Friday, August 24, 2012
Wanderlust (2012)
Let me start by stating that this is not a great movie--it is more of a fun movie. The reason it spoke to me was that we have a family friend who just this month moved to an intentional community, and he built the abode he will be dwelling in at our house. So we are thinking about that subject and how the rules might work.
This is a Judd Apatow movie--so consider the source--the comedy is going to be a little bit juvenile, and a little bit off color. There is the territory we are coluntarily venturing into. Paul Rudd add Jennifer Aniston play George and Linda Gergenblatt. Shortly after plopping down cash they don't have for a Greenwich Village studio apartment, George loses his job, and they flee the city (the movie does not deal with the very real contemporary issues of how they even got financing for this apartment in the first place, nor how they walked away from it). Their plan is to have George work for his intolerably obnoxious brother in Atlanta while they get back on their feet.
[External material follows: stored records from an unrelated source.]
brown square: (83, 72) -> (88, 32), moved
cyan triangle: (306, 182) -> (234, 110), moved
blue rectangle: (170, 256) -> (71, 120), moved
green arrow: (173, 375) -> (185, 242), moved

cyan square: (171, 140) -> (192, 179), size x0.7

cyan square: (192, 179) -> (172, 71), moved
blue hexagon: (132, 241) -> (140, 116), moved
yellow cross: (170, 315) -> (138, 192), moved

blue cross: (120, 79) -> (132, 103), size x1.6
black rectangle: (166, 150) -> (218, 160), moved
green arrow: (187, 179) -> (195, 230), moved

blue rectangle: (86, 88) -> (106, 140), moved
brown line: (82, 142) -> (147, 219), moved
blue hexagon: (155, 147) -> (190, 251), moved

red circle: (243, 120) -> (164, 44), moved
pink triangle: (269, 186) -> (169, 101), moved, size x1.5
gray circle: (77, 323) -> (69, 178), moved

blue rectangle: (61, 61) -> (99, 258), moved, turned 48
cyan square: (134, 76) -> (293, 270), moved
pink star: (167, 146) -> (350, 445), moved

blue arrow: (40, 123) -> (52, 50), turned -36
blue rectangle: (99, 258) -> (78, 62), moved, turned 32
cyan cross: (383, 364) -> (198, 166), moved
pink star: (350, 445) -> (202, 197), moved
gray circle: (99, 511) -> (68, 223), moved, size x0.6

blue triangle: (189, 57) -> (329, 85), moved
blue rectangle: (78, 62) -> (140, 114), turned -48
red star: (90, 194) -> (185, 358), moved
En route to the aforementioned brother's house, they get waylaid in Elysium, an intentional community in rural Georgia, where clothing and privacy are optional, they grow thier own food and wine, and maintaining fidelty to one person is considered very old school. After about 45 minutes with George's brother and his wife, this approach to life seems inordinantly appealing to George and Linda and they hightail it out of Atlanta and back to the commune.
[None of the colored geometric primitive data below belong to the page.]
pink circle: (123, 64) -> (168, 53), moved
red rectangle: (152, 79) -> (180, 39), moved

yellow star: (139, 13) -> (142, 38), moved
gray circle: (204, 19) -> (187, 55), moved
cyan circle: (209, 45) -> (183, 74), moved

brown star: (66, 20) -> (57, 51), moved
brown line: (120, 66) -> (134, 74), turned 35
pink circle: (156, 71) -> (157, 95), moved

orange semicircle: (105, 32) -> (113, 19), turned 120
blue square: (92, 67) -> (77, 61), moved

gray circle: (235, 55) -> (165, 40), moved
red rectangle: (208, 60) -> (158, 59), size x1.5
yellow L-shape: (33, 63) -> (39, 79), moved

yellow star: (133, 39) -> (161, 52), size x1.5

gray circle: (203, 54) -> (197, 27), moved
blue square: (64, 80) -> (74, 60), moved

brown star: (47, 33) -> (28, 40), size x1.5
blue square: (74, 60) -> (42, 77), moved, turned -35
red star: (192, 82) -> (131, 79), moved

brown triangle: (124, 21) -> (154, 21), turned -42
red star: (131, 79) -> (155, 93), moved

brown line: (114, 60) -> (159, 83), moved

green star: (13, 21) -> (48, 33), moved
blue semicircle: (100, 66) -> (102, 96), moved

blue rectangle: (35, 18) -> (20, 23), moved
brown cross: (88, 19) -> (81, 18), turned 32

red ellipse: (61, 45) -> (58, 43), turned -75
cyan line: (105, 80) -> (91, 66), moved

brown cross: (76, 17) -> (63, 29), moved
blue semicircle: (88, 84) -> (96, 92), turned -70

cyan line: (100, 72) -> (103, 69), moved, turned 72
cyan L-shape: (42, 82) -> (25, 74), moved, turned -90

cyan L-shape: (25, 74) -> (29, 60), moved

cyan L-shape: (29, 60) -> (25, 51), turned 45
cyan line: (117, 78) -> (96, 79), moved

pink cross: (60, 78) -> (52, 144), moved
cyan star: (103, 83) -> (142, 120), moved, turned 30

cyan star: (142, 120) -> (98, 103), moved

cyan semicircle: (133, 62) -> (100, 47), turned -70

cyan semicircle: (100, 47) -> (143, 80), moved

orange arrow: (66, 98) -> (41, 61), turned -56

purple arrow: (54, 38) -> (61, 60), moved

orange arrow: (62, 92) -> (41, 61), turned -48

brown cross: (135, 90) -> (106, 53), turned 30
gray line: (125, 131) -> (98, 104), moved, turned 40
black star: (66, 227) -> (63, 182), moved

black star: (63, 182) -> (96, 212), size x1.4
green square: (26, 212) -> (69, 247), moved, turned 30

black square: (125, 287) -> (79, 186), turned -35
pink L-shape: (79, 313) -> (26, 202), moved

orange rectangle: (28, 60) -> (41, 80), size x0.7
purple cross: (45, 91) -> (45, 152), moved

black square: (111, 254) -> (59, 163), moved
The movie has the occasional laugh and the very real message about what sustaining long term relationships over the rough patches requires (and a stay at a commune would not be one of the necessary ingredients). It also brings us back to what might motivate people in the 21st century to live communally--and it really doesn't appear to have changed all that much. Some people are living there for all the right reasons, but there are those who are wolves in sheep's clothing. There is no excaping that sort, even when you take your clothes off, grow your own food, and live off the grid.